Ketosis: It’s only after you’ve drained the glucose stores in your muscles and liver that your body will start using fat.
But by eating every three hours, you are not giving your body the opportunity to exhaust its resources.
Intermittent fasting is an effective way to do this process, known as ketosis, since it robs your body of its main fuel, sugar, and forces it to burn excess fat to create energy.
This breakdown of fat by the liver produces what are called ketones, new warriors that will take over and serve as plan B for your body once it is out of glucose.
Ketosis is therefore an excellent alternative for producing energy while targeting resistant fat cells.
Prevention Of Several Diseases
We all want to stay fasting for as long as possible, and currently, research on cell aging clearly states that intermittent fasting is one of the best ways to fortify cells, on several levels:
What The Intermittent Fasting brought me: Physically 👌
The benefits of intermittent fasting on our vital organs are countless.
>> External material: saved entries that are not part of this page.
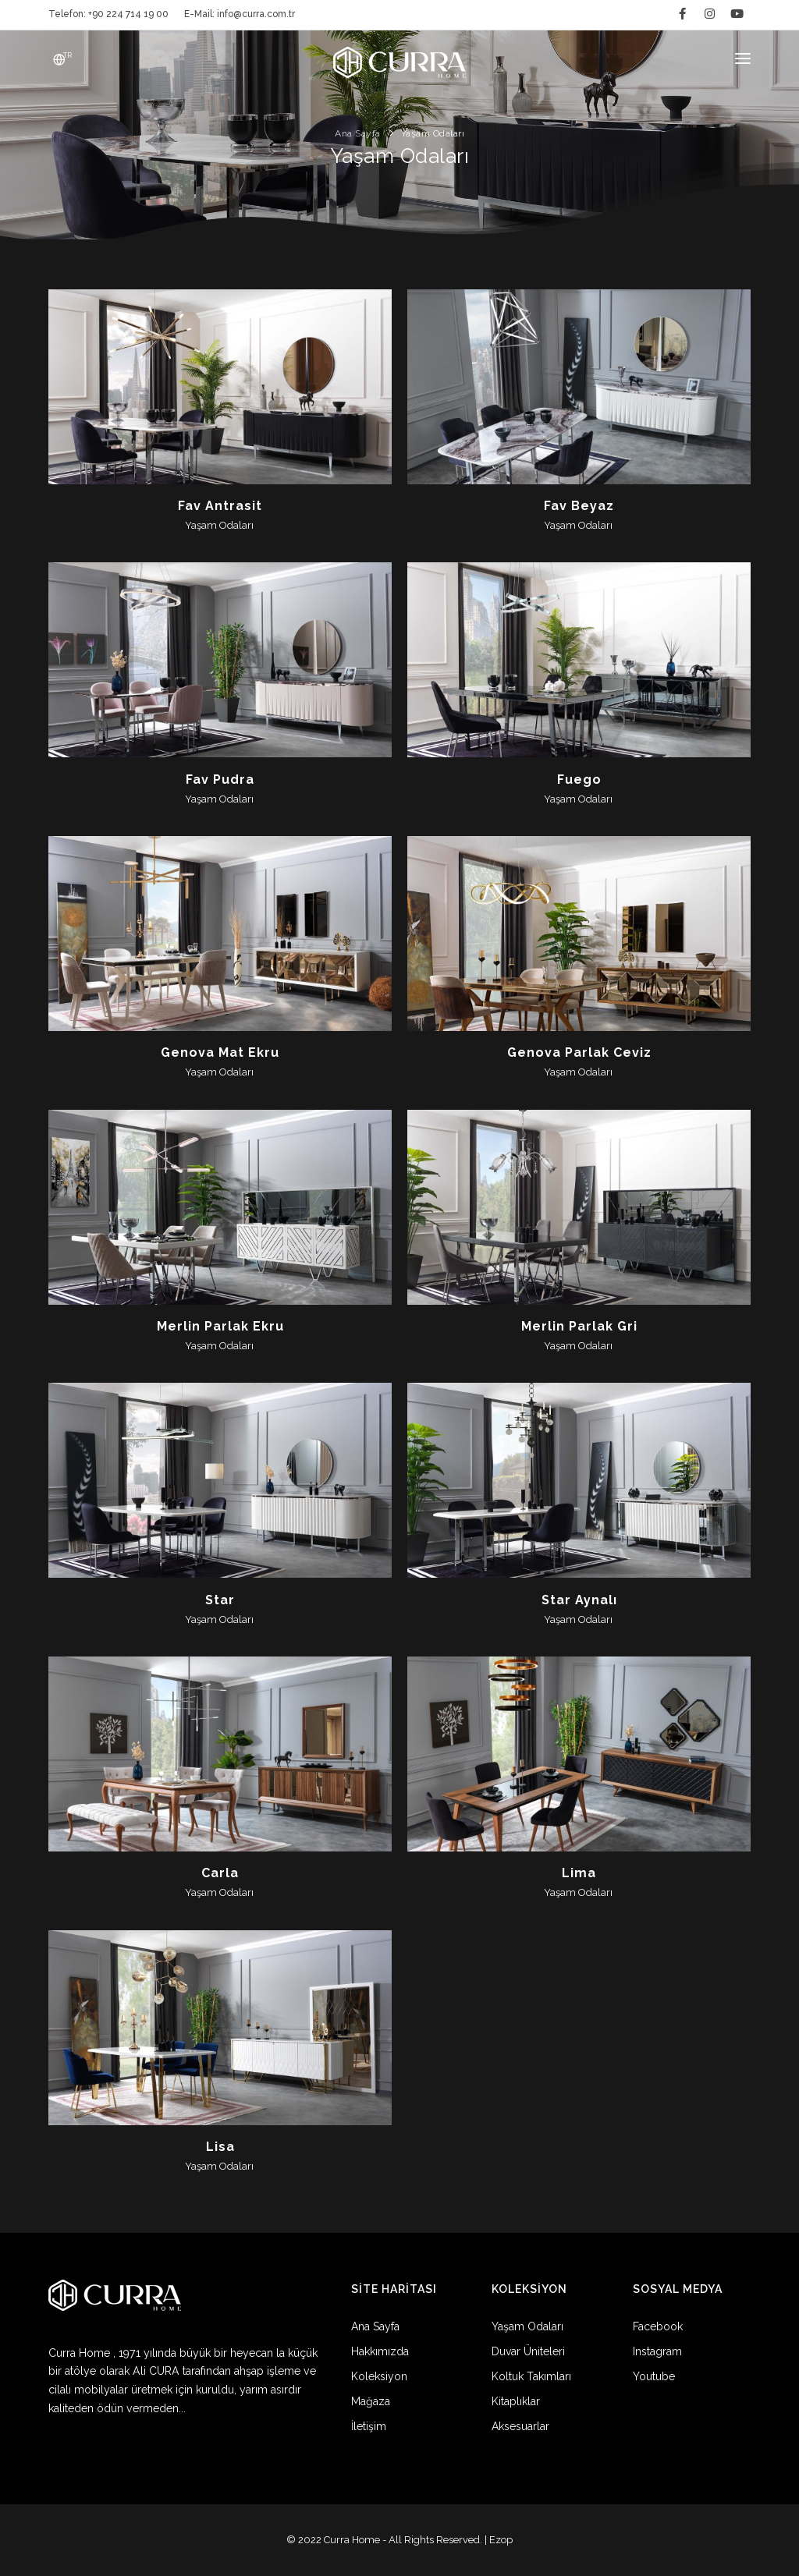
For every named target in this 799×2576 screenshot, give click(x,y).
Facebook (658, 2326)
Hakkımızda (380, 2351)
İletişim (368, 2426)
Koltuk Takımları (531, 2376)
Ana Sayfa (375, 2326)
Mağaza (370, 2401)
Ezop (501, 2540)
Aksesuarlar (520, 2426)
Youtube (654, 2376)
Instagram (657, 2351)
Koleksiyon (379, 2376)
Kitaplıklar (516, 2401)
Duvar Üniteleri (528, 2351)
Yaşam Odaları (527, 2326)
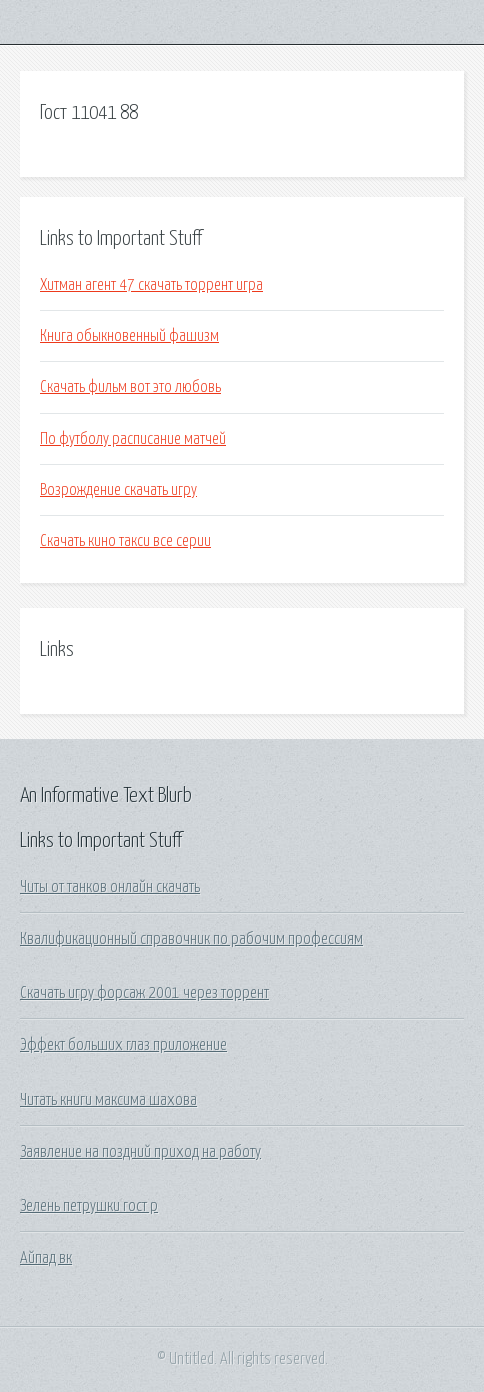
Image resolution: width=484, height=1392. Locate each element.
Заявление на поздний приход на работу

Here are some examples:
The brain: An article in The journal of neuroscience claimed that intermittent fasting would improve risk factors for heart attack as well as biological markers of memory.
It would also stimulate the creation of new neurons, while reducing the risk of neurodegenerative diseases such as Parkinson’s or Alzheimer’s.
Interestingly, all of these benefits are based on a simple mechanism: imposing stress on our brain cells by fasting to “spoil” them a bit and forcing them to regenerate and rebuild with more resistance.
As if we were training our neurons in fact!
The heart: This same study demonstrated that the benefits of intermittent fasting on cardiovascular cells were similar to those of regular physical activity, such as reducing blood pressure and the risk of coronary artery disease, for example.
What the Intermittent Fasting brought me: Mentally ❤️
Whether it is anxiety, depression or mood swings, intermittent fasting is a preventive but also a curative method against these mental illnesses, thanks to the neuronal regeneration mechanisms mentioned above, its reduction in inflammation and its repairing effect. on brain cells damaged by oxidation.
This is why since I started to fast, my state of mind has improved fundamentally and I have gained a lot of serenity and joie de vivre.
And There you go ! Isn’t it surprising that this long list of benefits only costs a few hours of abstinence a day? So what are you waiting for to integrate intermittent fasting into the healthy habits of your life too?